Ketidaktahuan akan perubahan-perubahan ini berpotensi menimbulkan kesalahan dalam menyusun kalimat maupun dalam memberikan tanggapan terhadap interaksi yang terjadi. Oleh karena itu, pengguna media sosial perlu memahami bahwa penggunaan bahasa di ruang digital juga menuntut pemahaman terhadap aturan dan dinamika yang berlaku (Haliq, 2025).

 

Metode Penelitian dan Landasan Teori 

Metode Penelitian

Artikel ini menggunakan metode studi pustaka sebagai pendekatan utama dalam menggali dan menganalisis berbagai literatur, jurnal ilmiah, buku referensi, serta dokumen terkait lainnya yang membahas penggunaan bahasa Indonesia dalam media sosial, khususnya dalam konteks ejaan, gaya bahasa, dan dampaknya terhadap komunikasi.

Studi pustaka dipilih karena mampu memberikan landasan teoritis yang kuat dan memungkinkan penulis untuk mengidentifikasi tren, permasalahan, serta solusi yang telah dikemukakan oleh para peneliti terdahulu.

Analisis dalam artikel ini dilakukan dengan pendekatan deskriptif-kualitatif, di mana penulis berusaha mendeskripsikan dan menginterpretasikan fenomena penggunaan bahasa tidak baku di media sosial secara sistematis.

Pendekatan ini bertujuan untuk memahami tidak hanya bagaimana kesalahan ejaan terjadi, tetapi juga mengapa hal tersebut dapat menjadi kebiasaan dalam interaksi digital masyarakat modern, khususnya di kalangan generasi muda.

Landasan Teori

Pengertian Analisis Kesalahan Berbahasa

Dalam bidang linguistik terapan dan pendidikan bahasa, analisis kesalahan berbahasa merupakan suatu pendekatan penting yang digunakan untuk mengamati, memahami, dan memperbaiki kesalahan dalam penggunaan bahasa.

Menurut Tarigan, Djago dan Lilis Siti Sulistyaningsih (1996/1997:25), analisis kesalahan berbahasa adalah suatu prosedur sistematis yang mencakup beberapa tahap kerja, yakni mengumpulkan contoh kesalahan berbahasa (korpus), mengidentifikasi jenis-jenis kesalahan tersebut, menjelaskan penyebabnya, mengklasifikasikan bentuk kesalahan, serta menilai tingkat keseriusan atau kekritisan kesalahan tersebut. (Ginting,2020)

Sementara itu, Pranomo (1996) menjelaskan bahwa analisis kesalahan berbahasa merupakan bagian dari kajian teori interlanguage, yaitu bentuk bahasa antara yang digunakan oleh pembelajar ketika sedang dalam proses menguasai bahasa kedua (B2).

Dalam hal ini, kesalahan berbahasa dipahami sebagai hal yang tak terhindarkan dalam proses belajar bahasa.

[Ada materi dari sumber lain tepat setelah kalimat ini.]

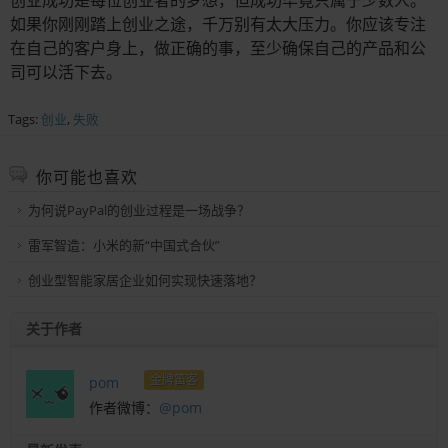
如果你刚刚踏上创业之途，千万别有太大压力。你应该专注
在自己的客户身上，做正确的事，至少确保自己的产品和公
司可以活下去。
Tags:
创业
,
失败
你可能也喜欢
为何说PayPal的创业过程是一场战争？
雷军智造：小米的新“中国式合伙”
创业型智能家居企业如何实现快速落地？
关于作者
金牌笛客
pom
作者微博：
@pom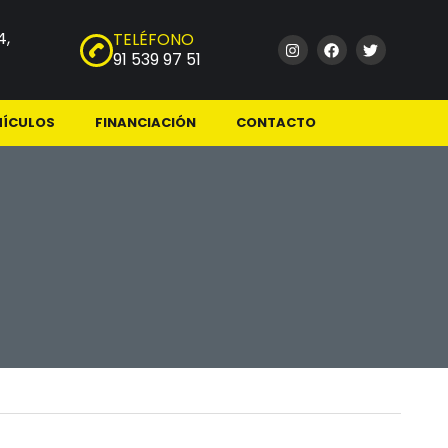
4,
TELÉFONO
91 539 97 51
HÍCULOS
FINANCIACIÓN
CONTACTO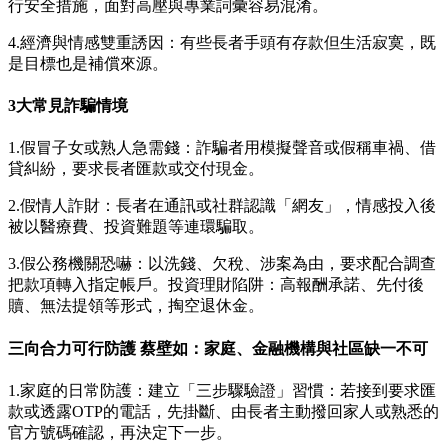
行安全措施，面對高壓與專業詞彙容易混淆。
4.經濟與情感雙重誘因：有些長者手頭有存款但生活寂寞，既
是目標也是補償來源。
3
大常見詐騙情境
1.假冒子女或熟人急需錢：詐騙者用模擬聲音或假稱車禍、借
貸糾紛，要求長者匯款或交付現金。
2.假情人詐財：長者在通訊或社群認識「網友」，情感投入後
被以醫療費、投資難題等連環騙取。
3.假公務機關恐嚇：以洗錢、欠稅、涉案為由，要求配合調查
把款項轉入指定帳戶。投資理財陷阱：高報酬承諾、先付後
贖、無法提領等形式，掏空退休金。
三向合力可行防護 蔡壁如：家庭、金融機構與社區缺一不可
1.家庭的日常防護：建立「三步驟驗證」習慣：若接到要求匯
款或透露OTP的電話，先掛斷、由長者主動撥回家人或熟悉的
官方號碼確認，再決定下一步。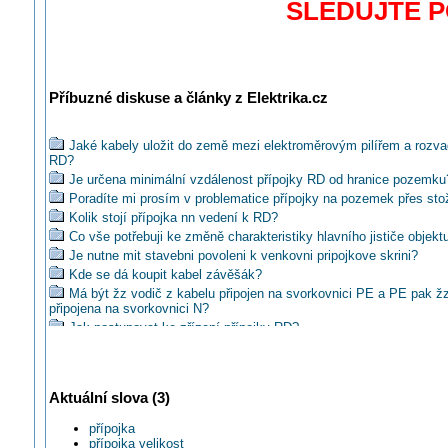
SLEDUJTE 
Příbuzné diskuse a články z Elektrika.cz
Jaké kabely uložit do země mezi elektroměrovým pilířem a rozv
RD?
Je určena minimální vzdálenost přípojky RD od hranice pozemku
Poradíte mi prosím v problematice přípojky na pozemek přes sto
Kolik stojí přípojka nn vedení k RD?
Co vše potřebuji ke změně charakteristiky hlavního jističe objekt
Je nutne mit stavebni povoleni k venkovni pripojkove skrini?
Kde se dá koupit kabel závěšák?
Má být žz vodič z kabelu připojen na svorkovnici PE a PE pak ž
připojena na svorkovnici N?
Jak postupovat ke zřízení přípojky RD?
Je potřeba stav. povolení pro novou přípojku do 50-ti metrů?
Proč jsou závazné připojovací podmínky PRE?
Jak pořídit sloupek pro měření elektrické energie?
Aktuální slova (3)
Je cena za svépomocí přeložky 50.000 pro ČEZ normální?
Na kolik asi vyjde přípojka elektriky RD dlouhá asi 340m?
přípojka
Proč jsou na novém přívodu hliníkové kabely?
přípojka velikost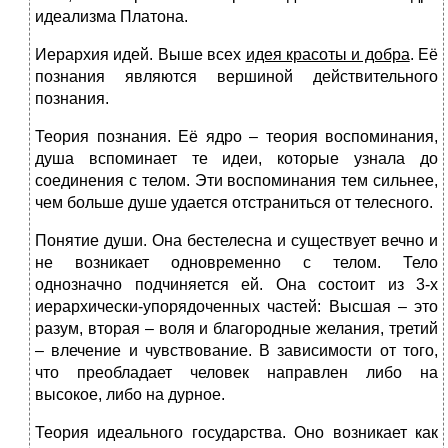
идеализма Платона.
Иерархия идей. Выше всех
идея красоты и добра
. Её
познания являются вершиной действительного
познания.
Теория познания. Её ядро – теория воспоминания,
душа вспоминает те идеи, которые узнала до
соединения с телом. Эти воспоминания тем сильнее,
чем больше душе удается отстраниться от телесного.
Понятие души. Она бестелесна и существует вечно и
не возникает одновременно с телом. Тело
однозначно подчиняется ей. Она состоит из 3-х
иерархически-упорядоченных частей: Высшая – это
разум, вторая – воля и благородные желания, третий
– влечение и чувствование. В зависимости от того,
что преобладает человек направлен либо на
высокое, либо на дурное.
Теория идеального государства. Оно возникает как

Pranomo juga menegaskan bahwa analisis kesalahan bukan hanya berfungsi sebagai alat evaluasi, tetapi juga sebagai strategi untuk memahami faktor penyebab kekeliruan serta membantu menyusun pendekatan pembelajaran yang lebih efektif. (Ginting,2020)

Dengan demikian, analisis kesalahan berbahasa bukan hanya menjadi alat identifikasi kesalahan semata, tetapi juga sebagai sarana refleksi dalam upaya meningkatkan kompetensi linguistik pembelajar, baik dalam konteks pendidikan formal maupun dalam kehidupan berbahasa secara umum.

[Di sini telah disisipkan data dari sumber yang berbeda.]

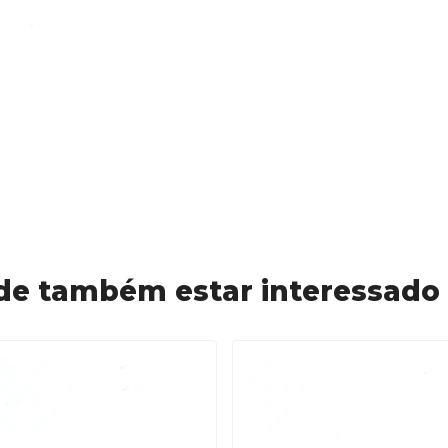
de também estar interessado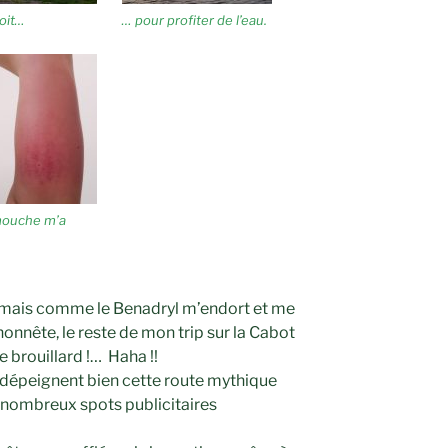
oit…
… pour profiter de l’eau.
mouche m’a
t, mais comme le Benadryl m’endort et me
 honnête, le reste de mon trip sur la Cabot
e brouillard !… Haha !!
i dépeignent bien cette route mythique
e nombreux spots publicitaires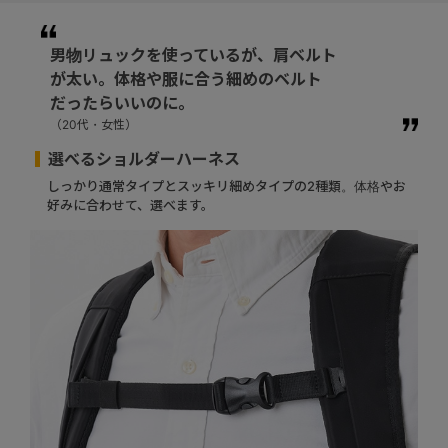
男物リュックを使っているが、肩ベルト
が太い。体格や服に合う細めのベルト
だったらいいのに。
（20代・女性）
選べるショルダーハーネス
しっかり通常タイプとスッキリ細めタイプの2種類。体格やお
好みに合わせて、選べます。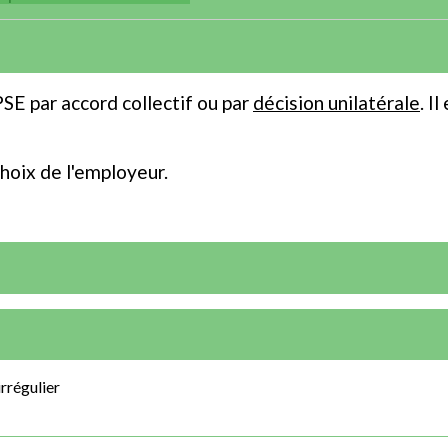
SE par accord collectif ou par
décision unilatérale
. I
hoix de l'employeur.
irrégulier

Batasan Analisis Kesalahan Berbahasa

Analisis kesalahan berbahasa memiliki cakupan yang cukup luas. Para ahli membaginya ke dalam berbagai tataran linguistik, mulai dari fonologi, morfologi, hingga sintaksis. Masing-masing bidang ini memiliki karakteristik kesalahan yang khas, tergantung pada unit bahasa yang dianalisis. (Ginting,2020)

1. Fonologi

Dalam tataran fonologi, kesalahan berbahasa mencakup bunyi bahasa, pelafalan, dan unsur fonemis lainnya. Menurut Indihadi (tanpa tahun), kesalahan dalam bidang fonologi biasanya bersumber dari ketidaktepatan penggunaan fonem, diftong, kluster, dan pemenggalan kata.

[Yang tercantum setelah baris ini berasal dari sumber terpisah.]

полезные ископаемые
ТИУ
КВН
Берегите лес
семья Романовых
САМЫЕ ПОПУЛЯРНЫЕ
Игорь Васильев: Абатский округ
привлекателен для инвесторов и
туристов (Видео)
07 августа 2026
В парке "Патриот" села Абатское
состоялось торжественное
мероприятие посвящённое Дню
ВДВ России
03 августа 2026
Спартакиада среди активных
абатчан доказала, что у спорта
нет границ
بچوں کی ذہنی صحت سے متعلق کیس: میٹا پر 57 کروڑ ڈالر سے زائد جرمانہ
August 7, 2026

Tarigan dan Sulistyaningsih (1998) menambahkan bahwa kesalahan dalam fonologi dapat berbentuk perubahan fonem (misalnya pelafalan /p/ menjadi /b/), penghilangan fonem, penambahan bunyi yang tidak semestinya, hingga perubahan diftong menjadi bunyi tunggal.

2. Morfologi

Pada aspek morfologi, kesalahan berbahasa berkaitan dengan struktur kata, terutama pada penggunaan afiks (imbuhan), reduplikasi (pengulangan), dan komposisi (pembentukan kata majemuk).

Badudu (1982) menyatakan bahwa kesalahan dalam bidang morfologi muncul akibat penyalahgunaan afiksasi seperti me-, ber-, atau di-, serta kesalahan dalam membentuk kata ulang atau gabungan kata. Indihadi (tanpa tahun) menegaskan bahwa proses morfologis yang tidak tepat menjadi sumber utama kesalahan pada tataran ini.

3. Sintaksis

Kesalahan sintaksis terjadi ketika struktur kalimat tidak sesuai dengan kaidah bahasa yang berlaku. Menurut Pateda (1989), kesalahan sintaksis sering berakar dari kesalahan morfologis karena kalimat terdiri dari kata-kata yang saling berhubungan.

Jenis kesalahan yang umum termasuk kalimat tidak baku, kalimat tidak jelas, penggunaan diksi yang salah, hingga kalimat yang redundan atau tidak logis. Semi (1990) membagi kesalahan sintaksis ke dalam tiga tingkatan: frase, klausa, dan kalimat.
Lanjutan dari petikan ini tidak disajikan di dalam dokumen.